Items listed in a dataset:
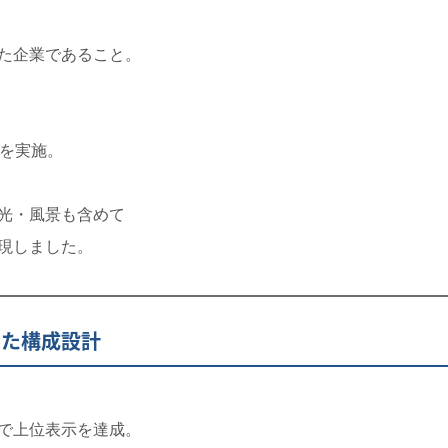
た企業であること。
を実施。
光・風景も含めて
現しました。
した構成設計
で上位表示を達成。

---

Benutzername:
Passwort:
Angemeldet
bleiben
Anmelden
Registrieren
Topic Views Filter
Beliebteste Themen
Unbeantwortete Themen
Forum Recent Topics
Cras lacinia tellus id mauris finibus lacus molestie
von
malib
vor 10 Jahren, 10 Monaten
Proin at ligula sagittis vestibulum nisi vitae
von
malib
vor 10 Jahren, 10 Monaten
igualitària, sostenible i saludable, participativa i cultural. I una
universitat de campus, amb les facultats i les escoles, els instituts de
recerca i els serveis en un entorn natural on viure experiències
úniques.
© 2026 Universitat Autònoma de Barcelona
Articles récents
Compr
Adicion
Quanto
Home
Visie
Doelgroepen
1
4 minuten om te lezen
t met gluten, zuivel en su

_Work to be completed_.
The answer must be every line from the records above that contains "Themen".

_Solved exercise_.
Beliebteste Themen
Unbeantwortete Themen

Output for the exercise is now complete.